**EXERCISE DESCRIPTION**
Report all lines of the records that contain "Naar".

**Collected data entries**
=======
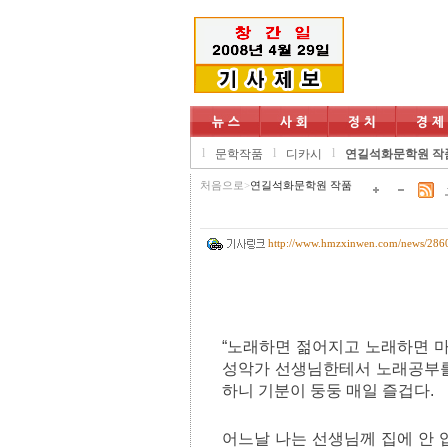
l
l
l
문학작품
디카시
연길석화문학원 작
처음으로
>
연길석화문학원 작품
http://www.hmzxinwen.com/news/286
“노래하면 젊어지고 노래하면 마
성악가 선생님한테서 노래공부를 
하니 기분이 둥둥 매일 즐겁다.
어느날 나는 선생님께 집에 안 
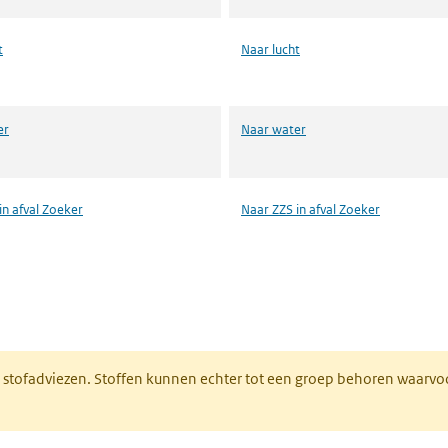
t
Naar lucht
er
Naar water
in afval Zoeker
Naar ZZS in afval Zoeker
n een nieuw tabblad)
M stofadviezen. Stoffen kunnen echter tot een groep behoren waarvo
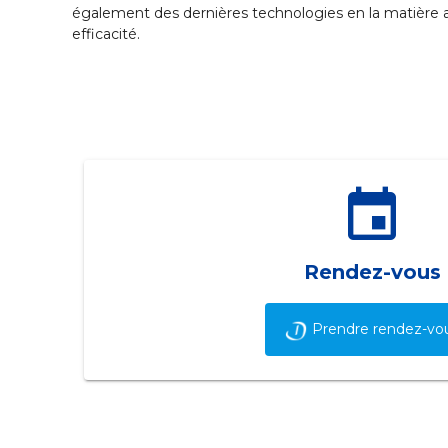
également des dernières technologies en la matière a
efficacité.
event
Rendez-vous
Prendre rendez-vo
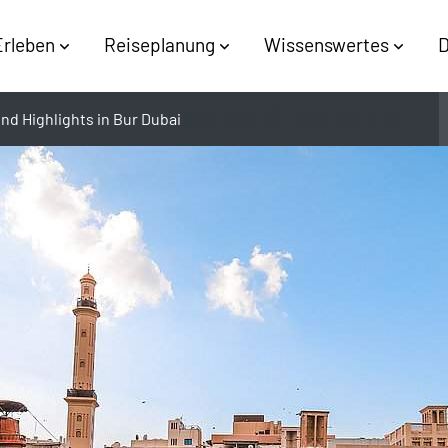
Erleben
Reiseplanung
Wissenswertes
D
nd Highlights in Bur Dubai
=======
**EXERCISE RESULT**
Naar lucht
Naar water
Naar ZZS in afval Zoeker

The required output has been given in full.